Weddington has a long list of accolades to decorate his distinguished career, but he’s always been modest when asked about them. One of his favorite sayings is, “I can only strive to obtain such noble heights.” These are words of wisdom Weddington remembers hearing as a college student in the early 1940s from legendary Morehouse College President Benjamin E. Mays.
Weddington was mentored by scholars such as Mays, in addition to medical pioneers at Howard University’s College of Medicine: Dr. Charles Drew, the inventor of the blood bank, and Dr. William Montague Cobb, the first African American to earn a doctorate in physical anthropology.

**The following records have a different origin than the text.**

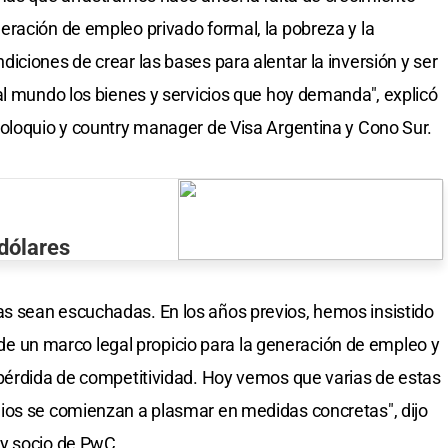
ración de empleo privado formal, la pobreza y la
iciones de crear las bases para alentar la inversión y ser
al mundo los bienes y servicios que hoy demanda", explicó
Coloquio y country manager de Visa Argentina y Cono Sur.
 dólares
 sean escuchadas. En los años previos, hemos insistido
, de un marco legal propicio para la generación de empleo y
 pérdida de competitividad. Hoy vemos que varias de estas
ios se comienzan a plasmar en medidas concretas", dijo
y socio de PwC.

However, Weddington will tell you that the foundation of his life was shaped by his parents and maternal grandparents, who raised him in Hiram, Ga., during the South’s Jim Crow era. Born to sharecroppers in 1924, he learned a firm work ethic at an early age. Life on his grandfather’s farm taught him the biblical principle of sowing and reaping, not just in the material sense of a harvest but also in planting seeds of goodwill in others.
Although his family was poor, Weddington watched his grandmother Viola share bread and sugar with nearby white farmers in need. She also was a midwife who delivered their children, often getting up at midnight to answer their calls. The racial barriers in Hiram were not so stringent that blacks and whites could not have cordial interaction, and Weddington got his inspiration to enter the medical field from one of the town’s white doctors, Dr. George Ragsdale.

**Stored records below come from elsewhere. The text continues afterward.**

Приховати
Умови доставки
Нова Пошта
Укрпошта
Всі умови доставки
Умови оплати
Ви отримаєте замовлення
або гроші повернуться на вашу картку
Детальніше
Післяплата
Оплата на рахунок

The Weddingtons did laundry for Ragsdale, and he willingly drove his “shiny red-and-black Buick Roadster through the cotton patches,” as Weddington fondly recalls, to care for Viola whenever she was ill. It was one small gesture from Ragsdale that left an enduring impression on Weddington as a young boy. He got to carry Ragsdale’s black medicine bag. From this simple act of kindness, Weddington became determined that sharecropping would not be his lot in life.
Many years later, when Dr. Weddington established his family practices, the first in Marietta, Ga., in 1949, and the second in Columbus after his discharge from the U.S. Air Force in 1957, the lessons of charity and compassion he learned growing up became the building blocks of his medical philosophy in treating patients.

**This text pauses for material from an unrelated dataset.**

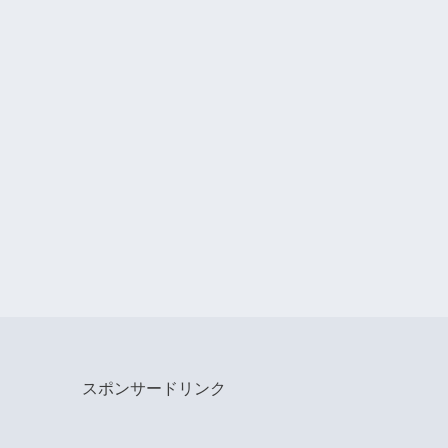
スポンサードリンク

In many cases, he was a counselor as well as a physician. He firmly believed that providing excellent health care was more “than prescribing the pills or applying the knife.” Most of his patients in Columbus were poor, inner-city residents and uninsured, and Weddington made sure they were aware of services and funding from city and state agencies. He would often reach deep into his pockets to help his elderly patients with their utility bills during the winter months and distribute meals to needy families during the holidays.
His generosity did not stop there. Weddington never turned anyone away who could not pay their medical bills. He lost thousands of dollars over the course of his career doing this, but he believed his principal calling as a doctor was to care for those less fortunate.
Weddington’s life is one of a rich legacy that has blessed many in Columbus. He has exemplified a most genuine form of benevolence, which he attributes to his longevity. “I have tried to do my best as a servant to my patients and to God,” he told me. “I have no great gifts except those the good Lord has given me.”